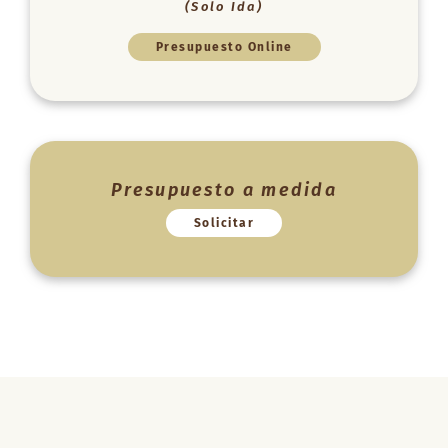
(Solo Ida)
Presupuesto Online
Presupuesto a medida
Solicitar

________________________

TASK TO CARRY OUT: Quote everything in the listing above exactly; pictures are the only thing to omit.

REPLY:
(Solo Ida)
Presupuesto Online
Presupuesto a medida
Solicitar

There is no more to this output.